Matthew Hopper

Personal information
- Full name: Matthew Hopper
- Date of birth: 17 January 1893
- Place of birth: Ashington, England
- Date of death: 1978 (aged 84–85)
- Place of death: Ashington, England
- Position(s): Outside right

Senior career*
- Years: Team / Apps / (Gls)
- 1919: Percy Main Amateurs
- 1919–1920: Ashington
- 1920–1921: Lincoln City
- 1921–1923: Millwall / 48 / (1)
- 1923–192?: Sittingbourne
- –: Percy Main Colliery
- –: Ashington / 0 / (0)
- –: Catford Southend
- 1926–1927: Coventry City / 15 / (1)
- 1927–1928: Ashington / 19 / (1)
- –: Annfield Plain

= Matthew Hopper =

English footballer

Matthew Hopper (17 January 1893 – 1978) was an English footballer who made 82 appearances in the Football League playing for Millwall, Coventry City and Ashington. He played as an outside right.

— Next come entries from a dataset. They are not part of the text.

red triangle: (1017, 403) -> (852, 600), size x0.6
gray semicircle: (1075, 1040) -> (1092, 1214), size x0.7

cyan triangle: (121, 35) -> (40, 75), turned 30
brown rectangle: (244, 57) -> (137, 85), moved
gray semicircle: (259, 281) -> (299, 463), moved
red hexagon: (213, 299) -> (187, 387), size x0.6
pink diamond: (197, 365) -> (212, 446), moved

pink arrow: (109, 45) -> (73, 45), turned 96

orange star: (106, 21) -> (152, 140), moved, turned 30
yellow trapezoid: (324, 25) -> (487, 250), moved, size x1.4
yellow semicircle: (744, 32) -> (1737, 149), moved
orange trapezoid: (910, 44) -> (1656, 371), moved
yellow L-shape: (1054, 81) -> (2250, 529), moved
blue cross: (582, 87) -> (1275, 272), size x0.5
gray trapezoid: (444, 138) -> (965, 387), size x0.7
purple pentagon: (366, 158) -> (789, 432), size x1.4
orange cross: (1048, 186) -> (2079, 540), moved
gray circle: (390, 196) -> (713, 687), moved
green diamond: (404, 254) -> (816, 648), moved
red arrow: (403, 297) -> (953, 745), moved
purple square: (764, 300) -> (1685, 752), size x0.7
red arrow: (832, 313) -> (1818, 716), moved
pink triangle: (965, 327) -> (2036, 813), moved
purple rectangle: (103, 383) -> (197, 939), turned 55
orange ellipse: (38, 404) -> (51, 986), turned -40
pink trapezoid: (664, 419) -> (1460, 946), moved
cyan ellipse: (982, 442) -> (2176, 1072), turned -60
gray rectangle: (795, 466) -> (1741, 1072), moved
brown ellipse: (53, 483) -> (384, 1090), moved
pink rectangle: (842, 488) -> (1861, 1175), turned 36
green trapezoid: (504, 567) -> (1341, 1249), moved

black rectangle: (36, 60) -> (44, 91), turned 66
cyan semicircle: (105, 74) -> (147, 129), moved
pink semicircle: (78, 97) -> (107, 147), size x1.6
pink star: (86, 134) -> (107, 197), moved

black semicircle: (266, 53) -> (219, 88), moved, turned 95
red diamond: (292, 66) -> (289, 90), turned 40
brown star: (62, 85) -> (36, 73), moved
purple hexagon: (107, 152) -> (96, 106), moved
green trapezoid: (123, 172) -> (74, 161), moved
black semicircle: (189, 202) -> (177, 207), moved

Hopper, a native of Ashington, began his career in non-league football, including contributing to Lincoln City's Midland League title in 1920–21. When he signed for Third Division club Millwall in April 1921, the Daily Express reported how "the spectators appreciated his clever wing play and shooting" when Lincoln eliminated Millwall from the FA Cup earlier in the year. He made his Football League debut on 30 April, against Southampton, "proved as speedy and as hard a worker" as in that Cup tie, and was expected to "do better when he has had more experience with his new colleagues". By the end of the 1921–22 season, the Express rated him "one of the most improved players in the team". At the end of the next, Hopper left Millwall, and played non-league football until resuming his league career in 1926 with Coventry City and then Ashington. His last club was Annfield Plain in his native north-east of England.